Location
- Bilford Road Worcester, Worcestershire, WR3 8HN England 52°12′47″N 2°12′42″W﻿ / ﻿52.2130°N 2.2116°W

Information
- Type: Academy
- Established: 2009
- Department for Education URN: 135913 Tables
- Ofsted: Reports
- Chair of Governors: Peter Rock
- Principal: David Butler
- Gender: Coeducational
- Age: 11 to 18
- Enrolment: 1050
- Houses: 5 (Angelou, Turing, Attenborough, Keller and Ashe)
- Website: http://www.worcs.tgacademy.org.uk/

= Tudor Grange Academy, Worcester =

Secondary school in Worcester, England

Tudor Grange Academy Worcester is a mixed secondary school in Worcester, Worcestershire, England. It occupies the site of the former Elgar Technology College that was disbanded following its inability to improve under the special measures received from Ofsted. Tudor Grange Academy Trust then sponsored the school, renamed it after the Solihull school named "Tudor Grange Academy Solihull" and heavily renovated the site. The new academy was established in 2009 and was the second academy school of its type to be set up in England, opening for the new school year in September. Work on refurbishing the buildings was scheduled to begin in April 2011, to be supervised by the Worcester Council Children's Services Department, and was expected to be completed in early 2013. Some of the new premises were expected to be ready for student use by late 2012.

Sponsored by Tudor Grange Academy, Solihull, and entirely funded by The Department for Education, the academy supports local communities in its catchment area of the northern half of the city of Worcester and it suburbs, serving the same area as the former Elgar Technology College.

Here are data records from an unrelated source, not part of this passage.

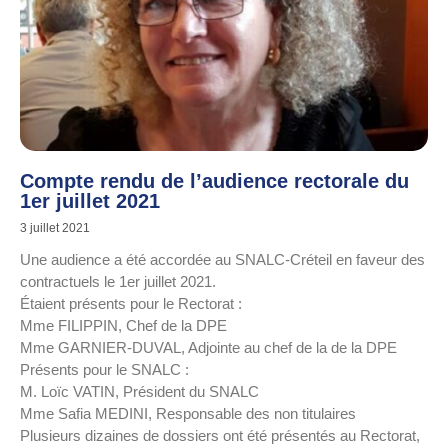
Compte rendu de l’audience rectorale du
1er juillet 2021
3 juillet 2021
Une audience a été accordée au SNALC-Créteil en faveur des
contractuels le 1er juillet 2021.
Étaient présents pour le Rectorat :
Mme FILIPPIN, Chef de la DPE
Mme GARNIER-DUVAL, Adjointe au chef de la de la DPE
Présents pour le SNALC :
M. Loïc VATIN, Président du SNALC
Mme Safia MEDINI, Responsable des non titulaires
Plusieurs dizaines de dossiers ont été présentés au Rectorat,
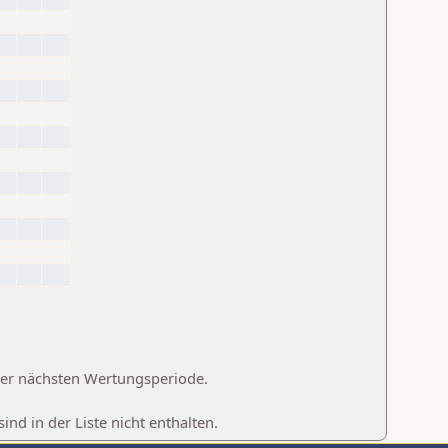
 der nächsten Wertungsperiode.
d in der Liste nicht enthalten.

The first head teacher is Claire Maclean, the former deputy head of the Technology College.

==Curriculum==
The school provides the National Curriculum including GCSE, A Level, and BTEC level 3 Higher Diplomas, including Sport and Performing Arts delivered in partnership with The University of Worcester. The school has a Science and Enterprise specialisation, and also has extensive sports facilities which include a new sports hall, four badminton courts, indoor netball court, basketball court, volleyball court, and five a side football pitch. The academy comprises five colleges: Angelou, Turing, Attenborough, Keller and Ashe.